How Spider-Man Compares to the Real Thing
Just your friendly neighborhood Spider-Man.
CREDIT: Sony Pictures
In a culture that finds it hard to love most bugs, spiders are nonetheless the ones we tend to accept or at least admire at a distance for their ingenuity with locomotion, insect hunting and home-building.
In each of those areas, the web's the thing, as any Spider-Man fan can see starting Friday when "Spider-Man 3" opens. Spider silk could stop a Boeing 747 in flight, is stronger than bullet-proof Kevlar and more elastic than nylon, biologists say.
"All spiders spin at least one kind of silk and some spiders can produce seven different types," said Cheryl Hayashi, a University of California-Riverside biologist.
Most spider silks vary in their strength and elasticity. "Dragline silk is the strongest silk because it supports the weight of the spider," said Hayashi's colleague Randy Lewis at the University of Wyoming. This silk attaches the arachnid to the web and provides support like a rapeller's rope as the spider drops below the web to avoid prey.
Most people thinking of spider silk envision an insect-catching orb web, a wagon-wheel shaped net with its spokes made from strong silk. The center of the wheel, the capture spiral, is made from flagelliform silk that is covered with sticky adhesive droplets. Once dinner is caught, spiders use achniform silk to wrap and immobilize their prey, Hayashi said.
"Spiders are incredibly fascinating in the way they make and are able to manipulate their silks," she said. "They can even recycle their silk by eating it—it's a good source of protein."
It is difficult to study spider silk because of the many types the 39,000 species of spiders produce. However, by cloning spider silk genes and adding them to E. coli bacteria, Hayashi and Lewis have found that the bacteria can produce chemically identical spider silk proteins for experiments.

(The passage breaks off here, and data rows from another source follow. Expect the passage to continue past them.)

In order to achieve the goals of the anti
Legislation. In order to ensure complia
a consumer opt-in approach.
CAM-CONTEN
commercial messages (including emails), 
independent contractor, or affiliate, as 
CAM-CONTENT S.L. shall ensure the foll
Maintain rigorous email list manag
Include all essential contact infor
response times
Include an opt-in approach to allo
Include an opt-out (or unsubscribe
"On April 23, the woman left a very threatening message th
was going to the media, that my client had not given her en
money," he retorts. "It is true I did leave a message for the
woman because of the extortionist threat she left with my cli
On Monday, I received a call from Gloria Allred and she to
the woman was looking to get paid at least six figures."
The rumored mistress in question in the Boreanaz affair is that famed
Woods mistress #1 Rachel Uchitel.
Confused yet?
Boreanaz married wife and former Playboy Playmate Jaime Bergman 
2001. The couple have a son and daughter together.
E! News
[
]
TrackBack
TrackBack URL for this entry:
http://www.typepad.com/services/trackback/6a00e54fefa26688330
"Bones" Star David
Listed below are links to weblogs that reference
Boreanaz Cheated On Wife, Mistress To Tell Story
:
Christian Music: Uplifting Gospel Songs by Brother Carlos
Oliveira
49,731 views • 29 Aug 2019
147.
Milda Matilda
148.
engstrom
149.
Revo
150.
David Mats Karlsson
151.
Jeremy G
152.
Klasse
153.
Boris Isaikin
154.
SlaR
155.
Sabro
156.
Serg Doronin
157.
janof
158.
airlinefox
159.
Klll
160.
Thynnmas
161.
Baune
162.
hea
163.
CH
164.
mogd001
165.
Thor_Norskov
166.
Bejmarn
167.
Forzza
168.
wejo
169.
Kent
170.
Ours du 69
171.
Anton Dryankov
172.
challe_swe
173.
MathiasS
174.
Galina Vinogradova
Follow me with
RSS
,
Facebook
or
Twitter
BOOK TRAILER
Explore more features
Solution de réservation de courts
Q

"By combining different genes, we can create spider silk proteins with novel properties," Hayashi said.
And while "Spidey-sense" might be a comic-book fiction, some of Spider-Man's other abilities are ripped straight from nature, Hayashi says. She and Adam Summers, a University of California, Irvine, biologist, were studying Costa Rican zebra tarantulas and discovered they spun silk from their legs as well as their abdomen.
Spider-Man's high-speed glides through the Manhattan grid of highrises might not be too far off the truth.